Example pattern only. Adjust for your environment before running.
reload
- Back up configuration before any destructive reset
If a factory reset or stack configuration reset is being considered, take a current backup first and verify restore access.
Example pattern only. Adjust for your environment before running.
copy running-config startup-config copy running-config flash:pre-stack-reset-backup.cfg show startup-config
- Reset configuration only as a last resort
This is destructive. write erase removes configuration and must be used only with a verified backup, console access, restore plan, and approved outage window.
Example pattern only.
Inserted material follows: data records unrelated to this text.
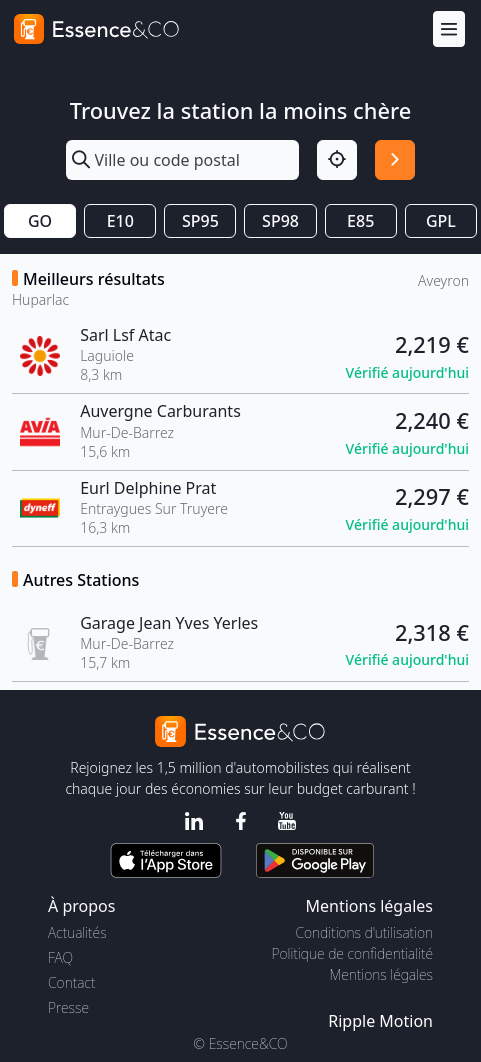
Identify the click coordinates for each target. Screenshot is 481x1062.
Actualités (77, 932)
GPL (441, 221)
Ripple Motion (380, 1021)
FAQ (60, 957)
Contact (71, 982)
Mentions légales (381, 974)
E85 (360, 221)
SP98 (280, 221)
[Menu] (449, 29)
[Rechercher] (395, 160)
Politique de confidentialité (352, 953)
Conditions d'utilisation (364, 932)
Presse (68, 1007)
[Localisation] (337, 160)
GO (40, 221)
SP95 (200, 221)
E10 (120, 221)
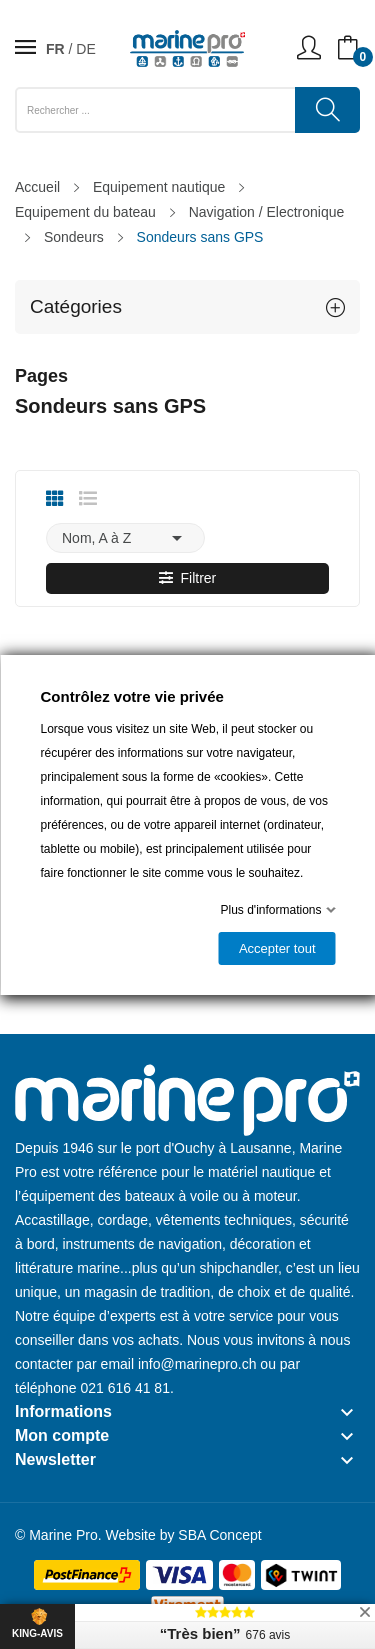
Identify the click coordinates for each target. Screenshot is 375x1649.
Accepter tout (276, 948)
Adjust for your environment before running.
write erase reload
Validation
- Run `show switch` and confirm all expected members show Ready state and correct active/standby/member roles.
- Run `show switch stack-ports` and confirm the StackWise ring is healthy with expected ports up.
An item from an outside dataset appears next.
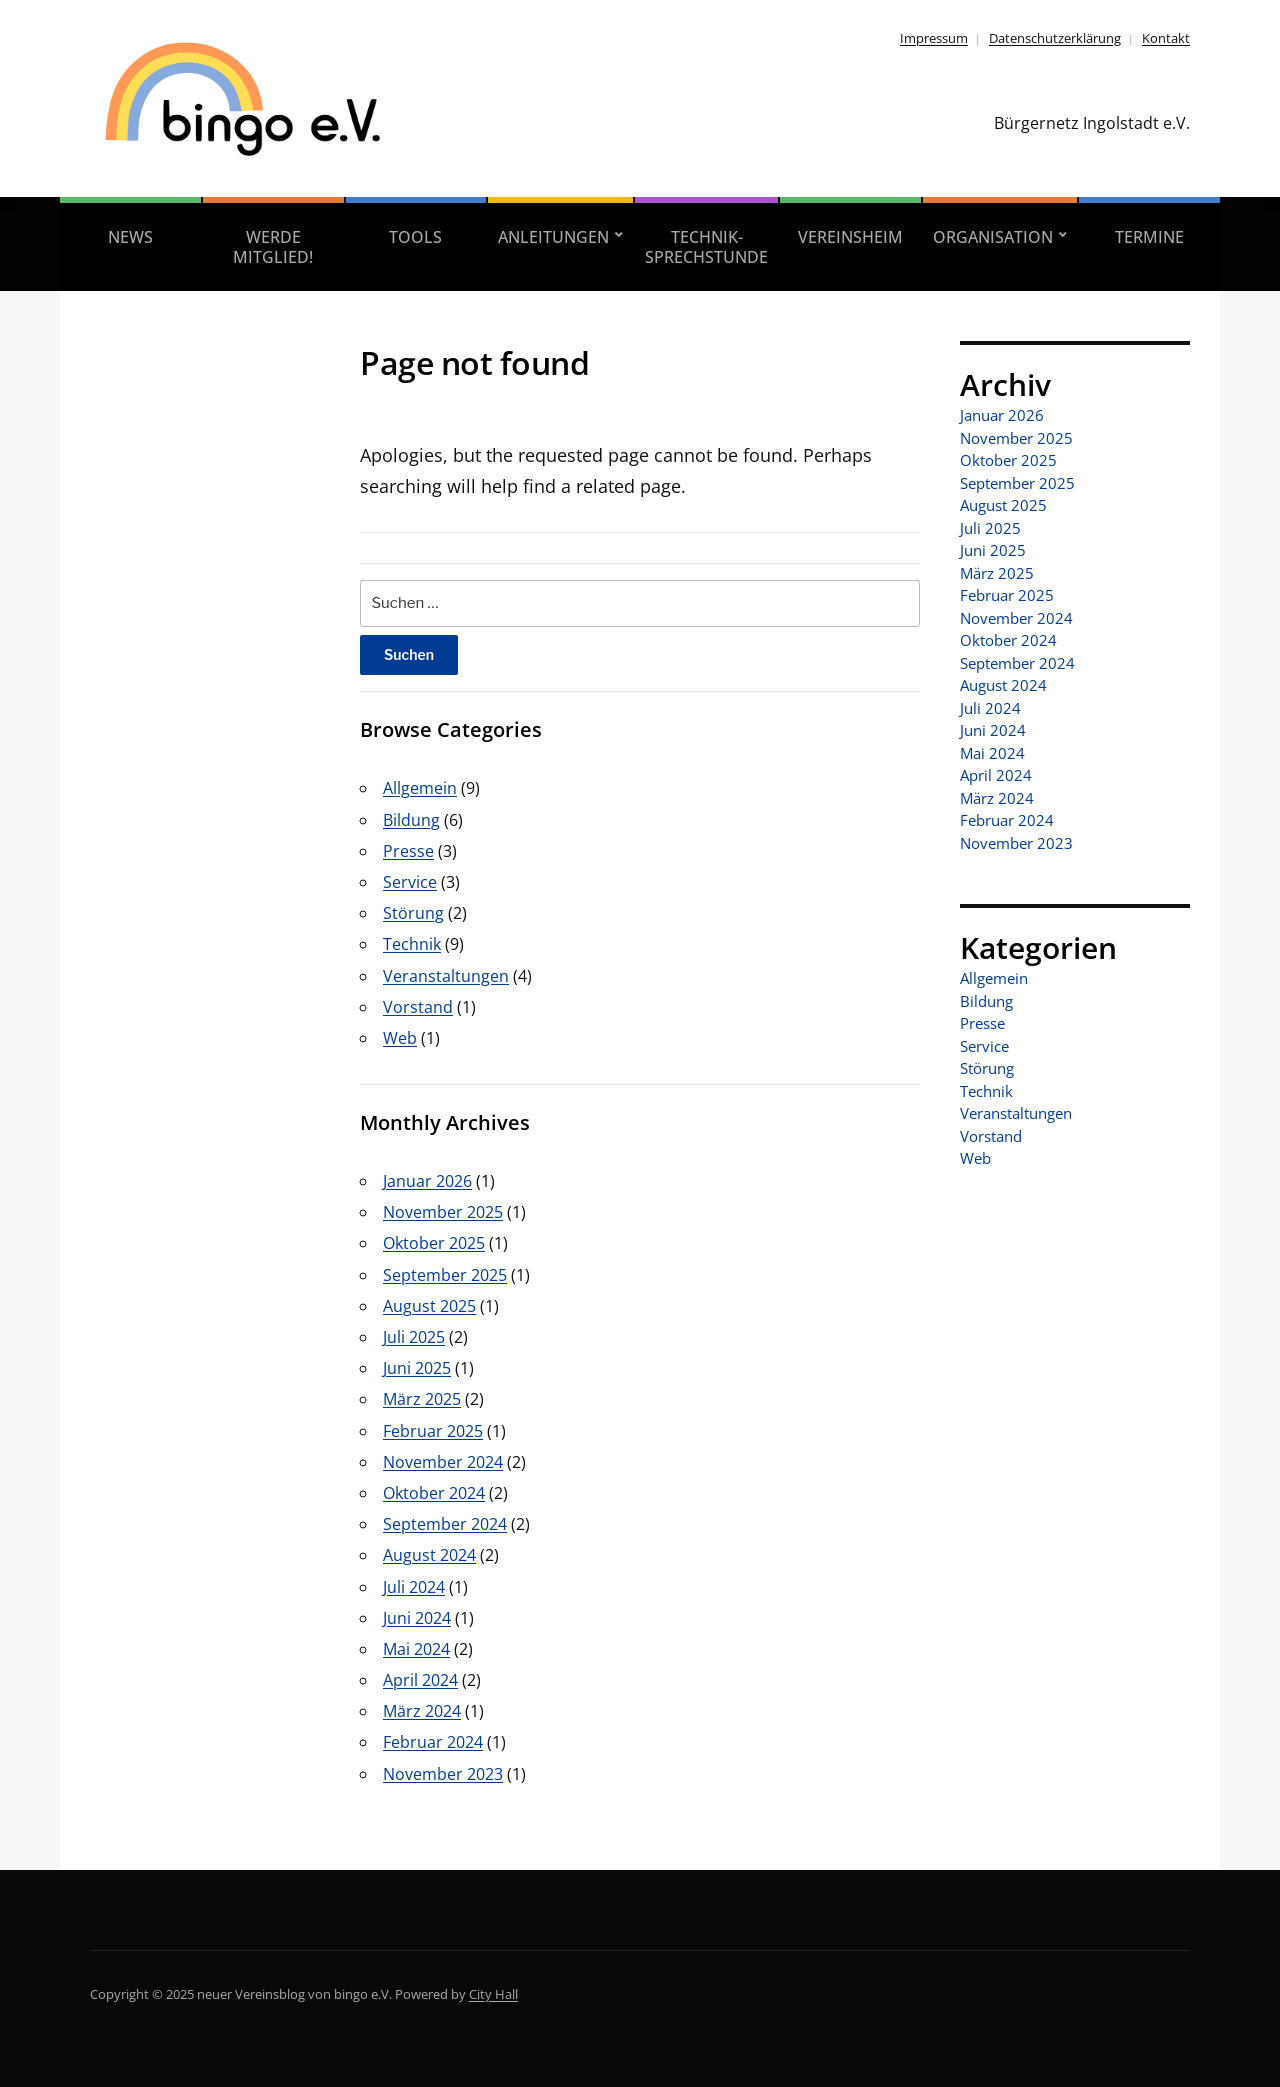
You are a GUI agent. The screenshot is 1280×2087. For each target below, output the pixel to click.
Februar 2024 (433, 1742)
- Review logs after the fix and confirm discovery, version mismatch, or stack port errors do not continue.
- Confirm downstream links and VLAN trunks are passing traffic after any reload or member recovery.
Logs to Check
- Cisco IOS XE `show logging` output around member join/discovery time.
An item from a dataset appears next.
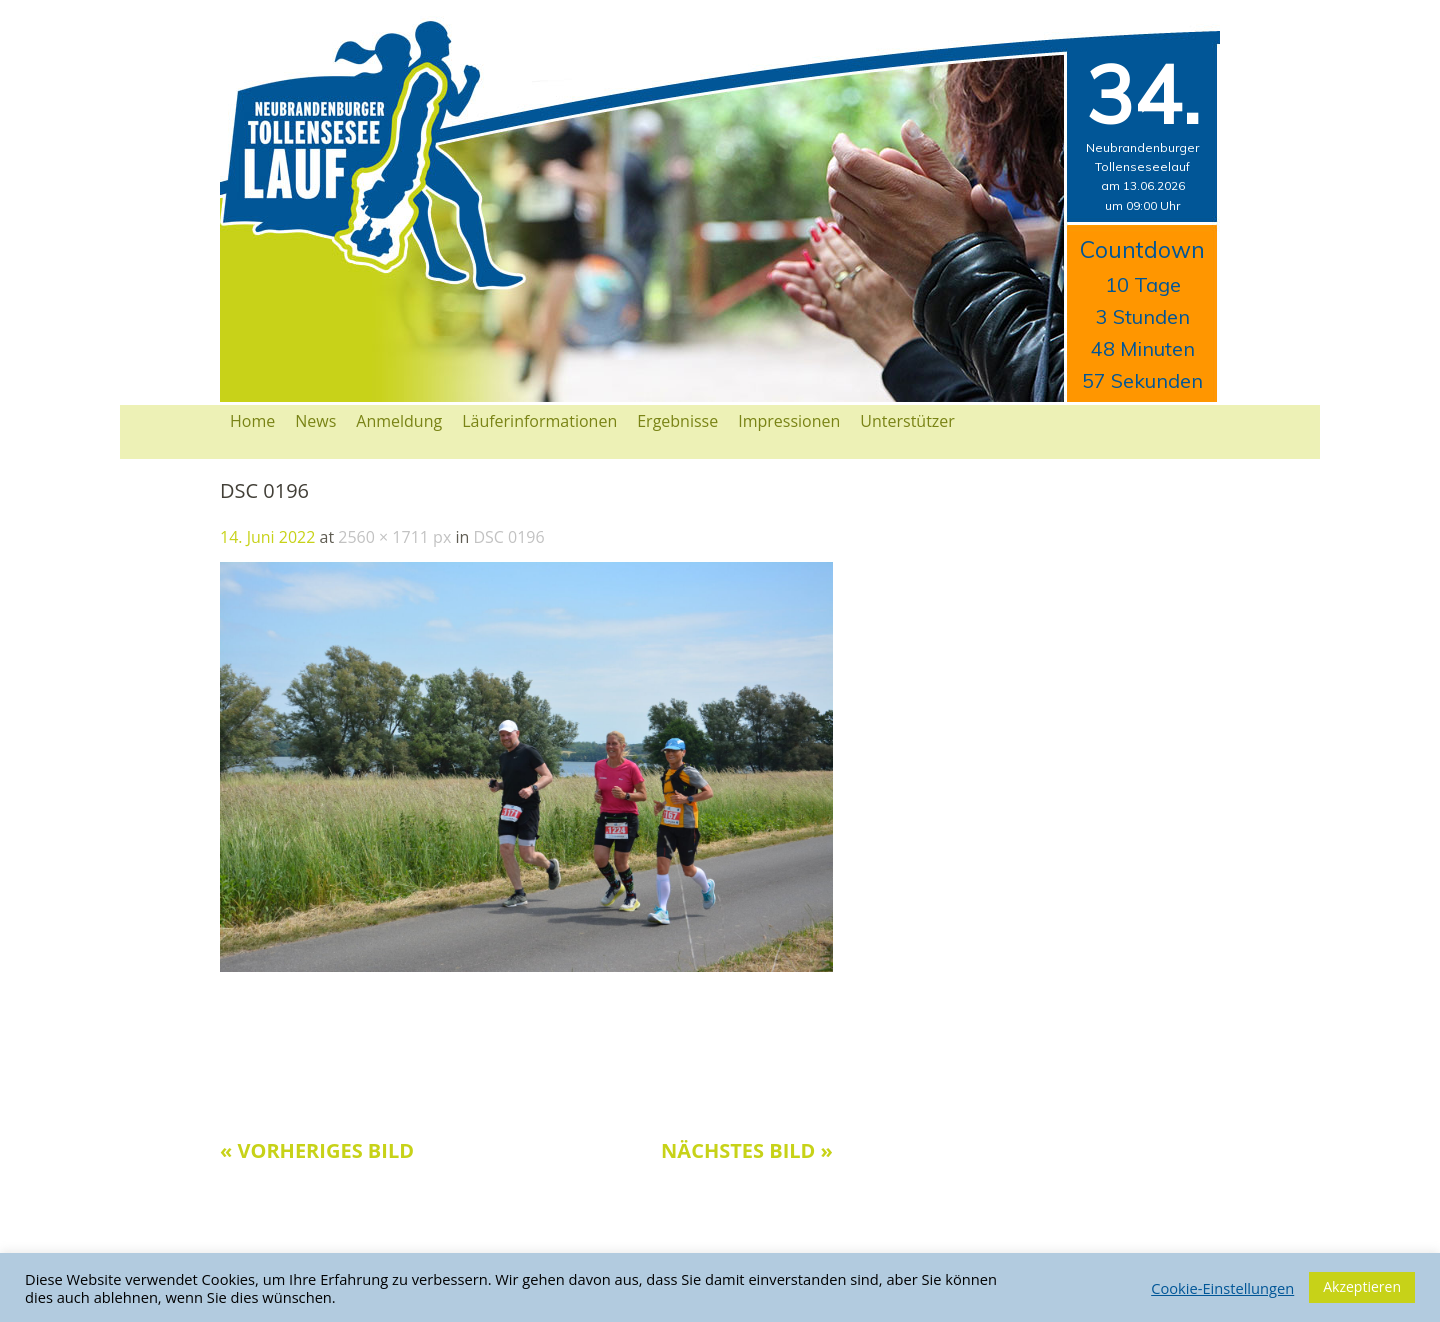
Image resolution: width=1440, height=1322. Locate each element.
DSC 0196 (508, 537)
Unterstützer (907, 421)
- StackWise port and member state output from `show switch` and `show switch stack-ports`.
- Hardware diagnostic output from `show diagnostic result switch <n>`.
Rollback and Escalation
- Restore the pre-change running configuration if reset or reconfiguration creates service impact.
- Replace a failed stack cable or isolate a failed member if diagnostics point to hardware.
- Rollback IOS XE only through the organization's standard image management process.
Escalate When
- Escalate before running `write erase` or any factory reset command.
- Escalate when stack cabling looks healthy but member diagnostics fail.
- Escalate when a production reload would affect redundant paths, access switching, or uplinks without a maintenance window.
Edge Cases
- A stack can limp with an open ring but become fragile; fix the physical StackWise ring instead of treating it as only a discovery issue.
- A provisioned-but-missing member may be expected after hardware replacement unless member numbering is cleaned up intentionally.
- Mixed IOS XE versions can keep a member from joining cleanly even when cabling is correct.
Notes from the Field
- A real first check is often physical: StackWise cable seating, port LEDs, and whether the ring is open. The CLI confirms what the rack is already trying to tell you.
- Treat `write erase` as a recovery operation, not normal troubleshooting. A stack reset without a config backup turns a discovery issue into an outage.